Solution is to essentially send the events directly to partitions. But the hashing takes place at the EventHub, how could we know what Partition Key gets allocated to which partition? This implementation is opaque and is not possible to reproduce it outside EventHub. That is why we have to hash the Partition Keyes ourselves and send batches directy to the partitions. All we need is a hashing algorithm capable of uniformly hash Partition Keyes across partitions. It turns out that most hashing algorithms including MD5 can easily achieve this, although some might be cryptographically broekn. MD5 is a very quick and efficient algorithm hence is a good fit.

Psyfon

Now, all of what I have said so far - batching, buffering and hashing - have been implemented in an Open Source project called Psyfon.
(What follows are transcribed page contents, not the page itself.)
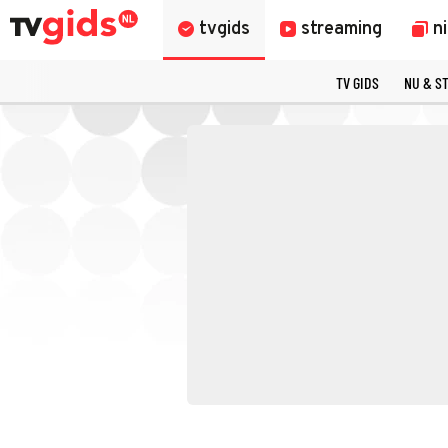
tvgids
streaming
n
TV GIDS
NU & S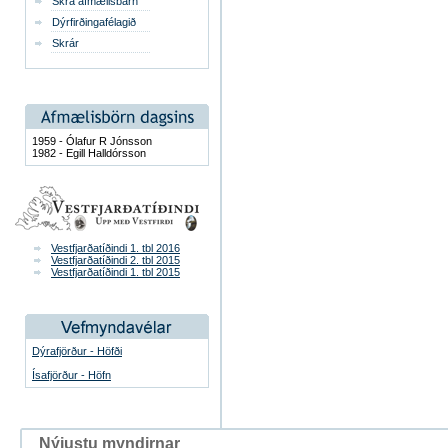
Skrá afmælisbarn
Dýrfirðingafélagið
Skrár
1959 - Ólafur R Jónsson
1982 - Egill Halldórsson
Vestfjarðatíðindi 1. tbl 2016
Vestfjarðatíðindi 2. tbl 2015
Vestfjarðatíðindi 1. tbl 2015
Dýrafjörður - Höfði
Ísafjörður - Höfn
Nýjustu myndirnar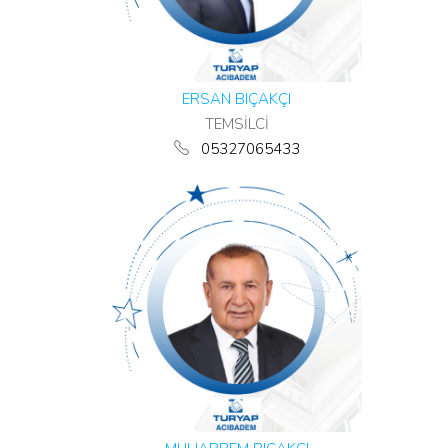
ERSAN BIÇAKÇI
TEMSİLCİ
05327065433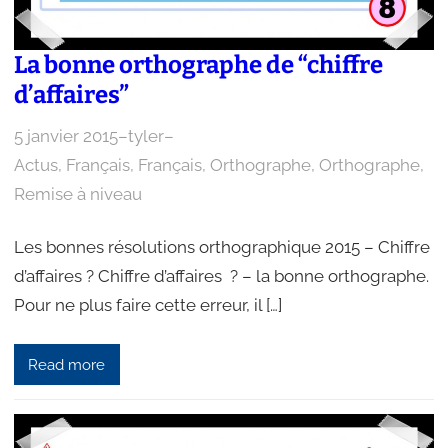
La bonne orthographe de “chiffre
d’affaires”
5 janvier 2015
–
tyler
–
Actus
, 
Français
, 
Français
, 
Orthographe
, 
Orthographe
, 
Remise à niveau
Les bonnes résolutions orthographique 2015 – Chiffre
d’affaires ? Chiffre d’affaires ? – la bonne orthographe.
Pour ne plus faire cette erreur, il […]
Read more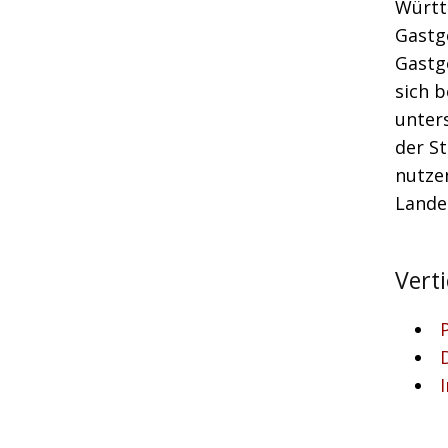
Württ
Gastg
Gastg
sich b
unters
der St
nutze
Lande
Vert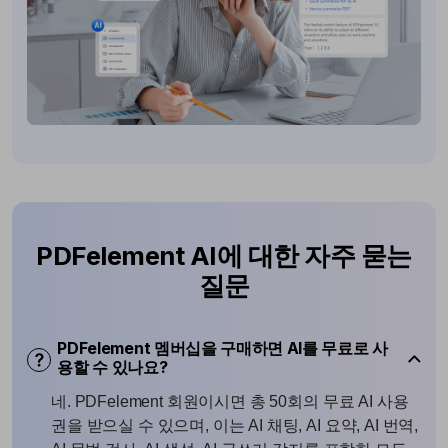
PDFelement AI에 대한 자주 묻는
질문
PDFelement 멤버십을 구매하면 AI를 무료로 사
용할 수 있나요?
네. PDFelement 회원이시면 총 50회의 무료 AI 사용
권을 받으실 수 있으며, 이는 AI 채팅, AI 요약, AI 번역,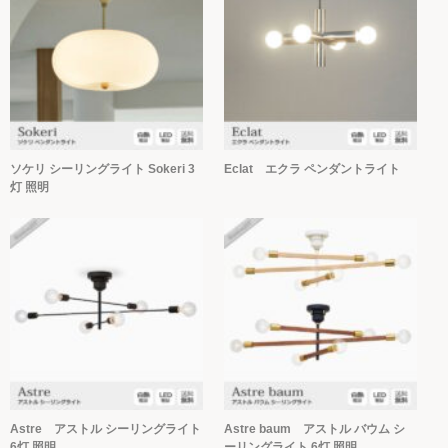
ソケリ シーリングライト Sokeri 3
Eclat エクラ ペンダントライト
灯 照明
Astre アストル シーリングライト
Astre baum アストル バウム シ
6灯 照明
ーリングライト 6灯 照明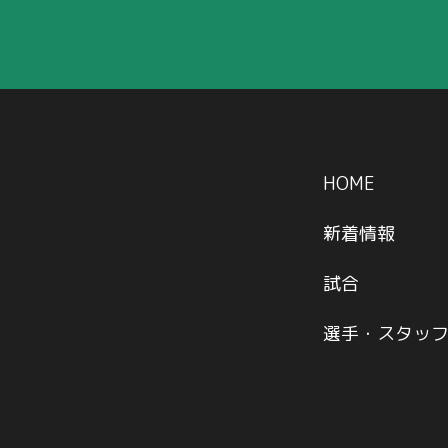
HOME
新着情報
試合
選手・スタッ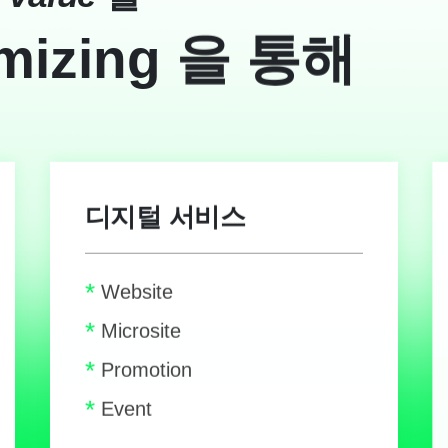
mizing
을 통해
디지털 서비스
*
Website
*
Microsite
*
Promotion
*
Event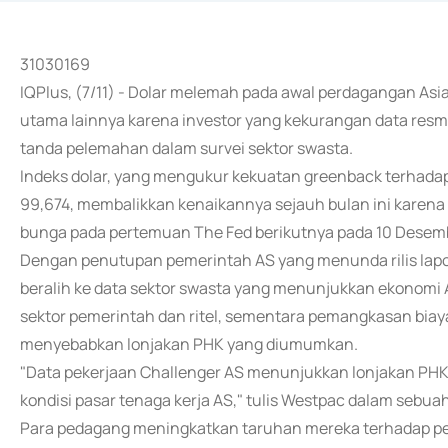
31030169
IQPlus, (7/11) - Dolar melemah pada awal perdagangan As
utama lainnya karena investor yang kekurangan data res
tanda pelemahan dalam survei sektor swasta.
Indeks dolar, yang mengukur kekuatan greenback terhada
99,674, membalikkan kenaikannya sejauh bulan ini kare
bunga pada pertemuan The Fed berikutnya pada 10 Desem
Dengan penutupan pemerintah AS yang menunda rilis lapo
beralih ke data sektor swasta yang menunjukkan ekonomi 
sektor pemerintah dan ritel, sementara pemangkasan biay
menyebabkan lonjakan PHK yang diumumkan.
"Data pekerjaan Challenger AS menunjukkan lonjakan PH
kondisi pasar tenaga kerja AS," tulis Westpac dalam sebuah
Para pedagang meningkatkan taruhan mereka terhadap pe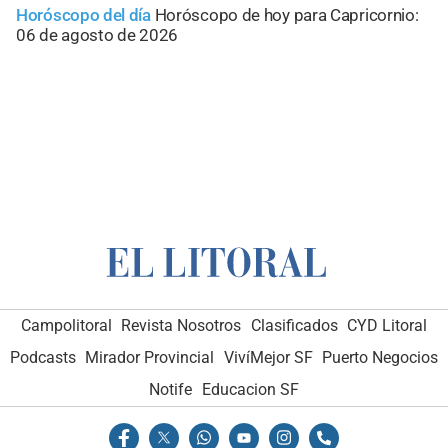
Horóscopo del día
Horóscopo de hoy para Capricornio:
06 de agosto de 2026
Campolitoral
Revista Nosotros
Clasificados
CYD Litoral
Podcasts
Mirador Provincial
VivíMejor SF
Puerto Negocios
Notife
Educacion SF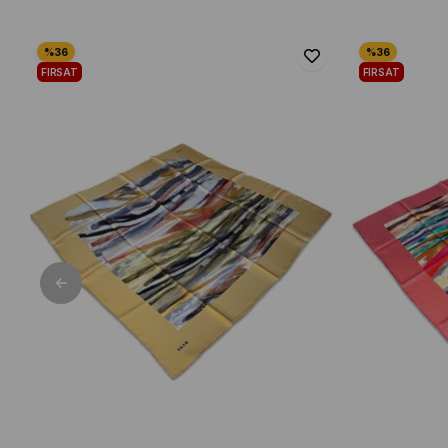
FIRSAT
FIRSAT
ÜRÜNÜ
ÜRÜNÜ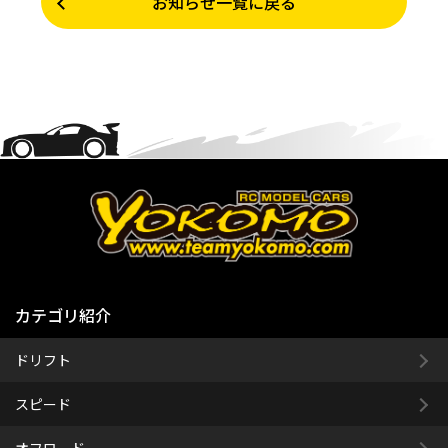
お知らせ一覧に戻る
カテゴリ紹介
ドリフト
スピード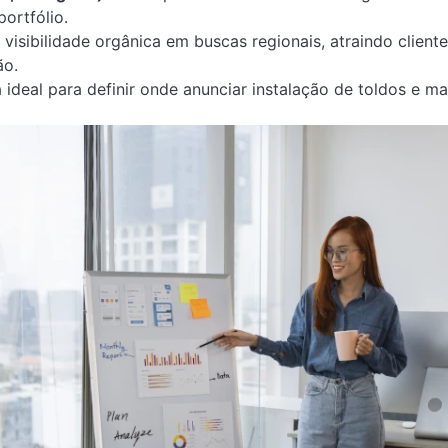
portfólio.
 visibilidade orgânica em buscas regionais, atraindo clien
ão.
a ideal para definir onde anunciar instalação de toldos e m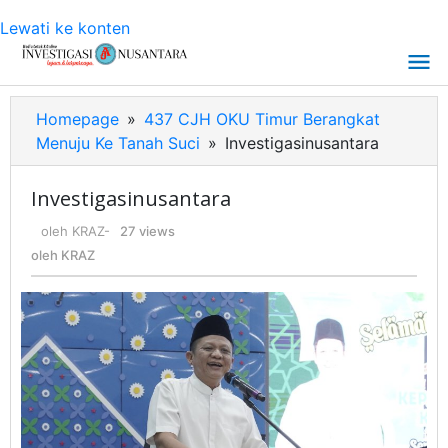
Lewati ke konten
Homepage
»
437 CJH OKU Timur Berangkat
Menuju Ke Tanah Suci
»
Investigasinusantara
Investigasinusantara
oleh
KRAZ
-
27 views
oleh
KRAZ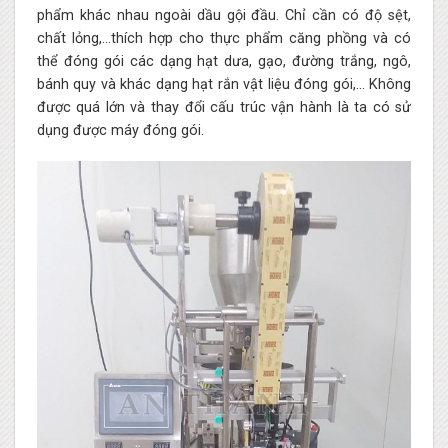
phẩm khác nhau ngoài dầu gội đầu. Chỉ cần có độ sệt,
chất lỏng,…thích hợp cho thực phẩm căng phồng và có
thể đóng gói các dạng hạt dưa, gạo, đường trắng, ngô,
bánh quy và khác dạng hạt rắn vật liệu đóng gói,… Không
được quá lớn và thay đổi cấu trúc vận hành là ta có sử
dụng được máy đóng gói.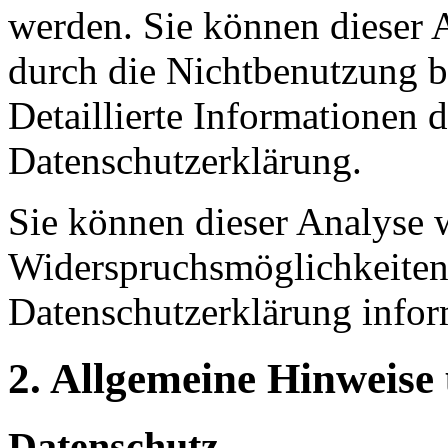
werden. Sie können dieser 
durch die Nichtbenutzung b
Detaillierte Informationen 
Datenschutzerklärung.
Sie können dieser Analyse 
Widerspruchsmöglichkeiten 
Datenschutzerklärung infor
2. Allgemeine Hinweise
Datenschutz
Using this library supporting both .NET Standard 2.0 and .NET 4.52, all you have to do is to create a single instance of BufferingEventDispatcher per process, start it and add events to it:

var singletonDispatcher = BufferingEventDispatcher("<connection string>");
singletonDispatcher.Start();

// and somewhere else in the code where events generated
var ed = new EventData(mySerialisedEventAsByteArray);
singletonDispatcher.Add(ed);

You can set a maximum byte size (according to the size of your events) and maximum number of seconds before committing the batches, whichever is reached earlier batch will be committed to the partition. I have tested it under high scale and essentially a single process had no issue sending 5000 EPS to EventHub. I will be publishing the results of a more extended test soon.

While my use case was a passthru API, this cane be equally used for dispatching monitoring and instrumentation events to the EventHub. PerfIt, another Open Source library will benefit from this very soon - watch the space.